Join us as we advance the conversation at Exploring Personhood, a Faith + Culture Forum presented by the L. Russ Bush Center for Faith and Culture at Southeastern Baptist Theological Seminary on Feb. 10-11, 2022.

Meet Jeff Schloss

Jeff Schloss is Distinguished Professor of Biology and T.B. Walker Chair of Natural & Behavioral Sciences at Westmont College, where he directs the Center for Faith, Ethics & Life Sciences and serves as Senior Scholar for the BioLogos Foundation. Jeff Wheaton College and doctoral work in ecology/evolutionary biology at Washington University, has taught at the University of Michigan and Wheaton College, and has been a Crosson Fellow at Notre Dame’s Center for Philosophy of Religion, a Plumer Fellow at St. Anne’s College Oxford, and a Witherspoon Fellow in Theology & Science at Center of Theological Inquiry. Jeff’s academic work involves evolutionary and neurohormonal accounts of altruism, moral cognition, and religious faith & practice, and the philosophical and theological implications of evolutionary theory.

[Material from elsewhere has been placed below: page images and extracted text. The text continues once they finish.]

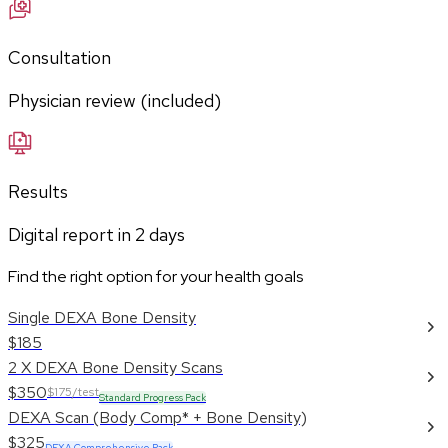
Consultation
Physician review (included)
Results
Digital report in
2
days
Find the right option for your health goals
Single DEXA Bone Density
$185
2 X DEXA Bone Density Scans
$350
$175/test
Standard Progress Pack
DEXA Scan (Body Comp* + Bone Density)
$325
DEXA Comprehensive Pack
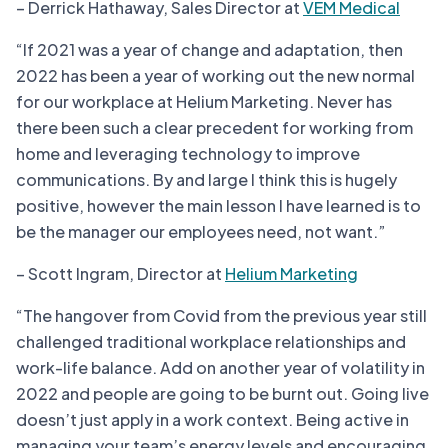
– Derrick Hathaway, Sales Director at
VEM Medical
“If 2021 was a year of change and adaptation, then
2022 has been a year of working out the new normal
for our workplace at Helium Marketing. Never has
there been such a clear precedent for working from
home and leveraging technology to improve
communications. By and large I think this is hugely
positive, however the main lesson I have learned is to
be the manager our employees need, not want.”
– Scott Ingram, Director at
Helium Marketing
“The hangover from Covid from the previous year still
challenged traditional workplace relationships and
work-life balance. Add on another year of volatility in
2022 and people are going to be burnt out. Going live
doesn’t just apply in a work context. Being active in
managing your team’s energy levels and encouraging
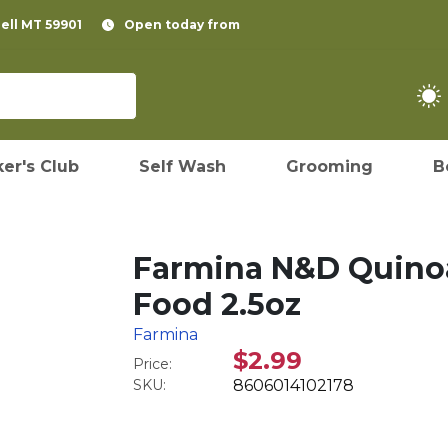
pell MT 59901
Open today from
er's Club
Self Wash
Grooming
B
Farmina N&D Quinoa
Food 2.5oz
Farmina
$2.99
Price:
SKU:
8606014102178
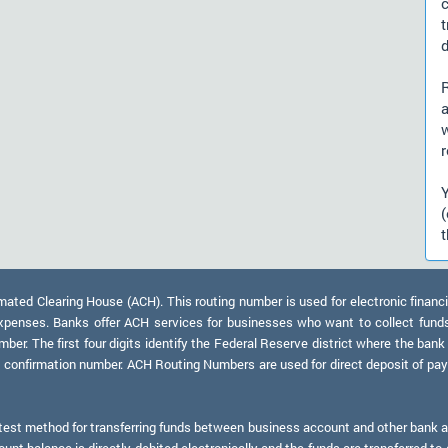
d
a
r
t
ed Clearing House (ACH). This routing number is used for electronic financi
xpenses. Banks offer ACH services for businesses who want to collect fund
er. The first four digits identify the Federal Reserve district where the bank
a confirmation number. ACH Routing Numbers are used for direct deposit of payr
test method for transferring funds between business account and other bank ac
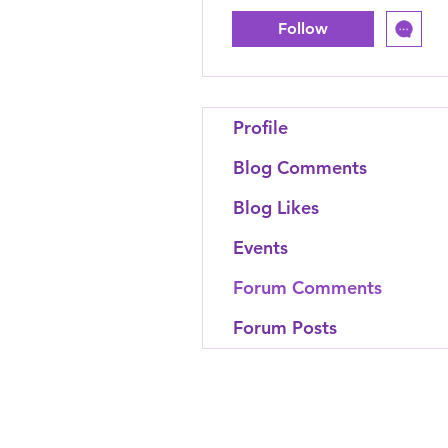
Follow
Profile
Blog Comments
Blog Likes
Events
Forum Comments
Forum Posts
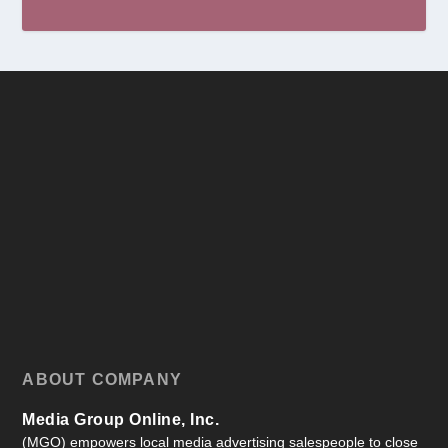
ABOUT COMPANY
Media Group Online, Inc.
(MGO) empowers local media advertising salespeople to close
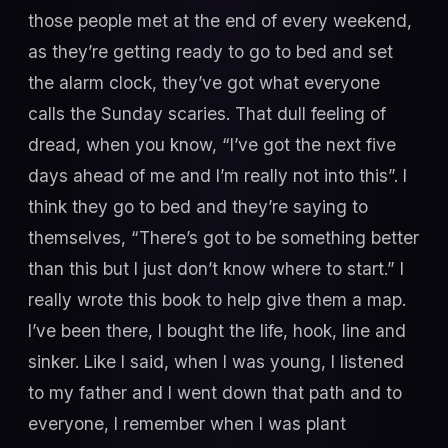
those people met at the end of every weekend,
as they’re getting ready to go to bed and set
the alarm clock, they’ve got what everyone
calls the Sunday scaries. That dull feeling of
dread, when you know, “I’ve got the next five
days ahead of me and I’m really not into this”. I
think they go to bed and they’re saying to
themselves, “There’s got to be something better
than this but I just don’t know where to start.” I
really wrote this book to help give them a map.
I’ve been there, I bought the life, hook, line and
sinker. Like I said, when I was young, I listened
to my father and I went down that path and to
everyone, I remember when I was plant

Collaborative volumes include The Believing Primate: Scientific, Philosophical and Theological Perspectives on the Origin of Religion, OUP; Evolution and Ethics: Human Morality in Biological & Religious Perspective, Eerdmans; Altruism and Altruistic Love: Science, Philosophy, and Religion in Dialogue, Oxford.

Lecture Topic

“Spectacular Outliers?”: Bioscience, Human Exceptionalism, and the Telos of Love

For much of the past Century, findings in the biosciences have been construed as being inconsonant with human exceptionalism and therefore, as a leading journal put it: “the idea that man was created in the image of God can surely be put aside.” More recently however, evolutionary theory itself has illuminated how humans may be viewed as unique in four related ways. First, the scale of cooperation with and sacrifice for others represents a “huge anomaly.” Second, this involves a “major evolutionary transition” that in one sense entails a difference in kind and not just in degree, but also reflects a thematically consistent, directional series of transitions. Third, it is underwritten by specific, identifiable capacities that are clearly biologically embodied, yet also are themselves “incommensurable with other species.” And fourth, the difference both reflects and is enabled by capacities – including religion – that enable us to “transcend our biological imperatives.” This talk will describe the status of these propositions in current scientific literature, reflect on their striking consonance with traditional Christian views of human exceptionalism and moral telos, and also consider the risks – to science, to theology, and to Christian witness – of cherry-picking science to fit theological precommitments.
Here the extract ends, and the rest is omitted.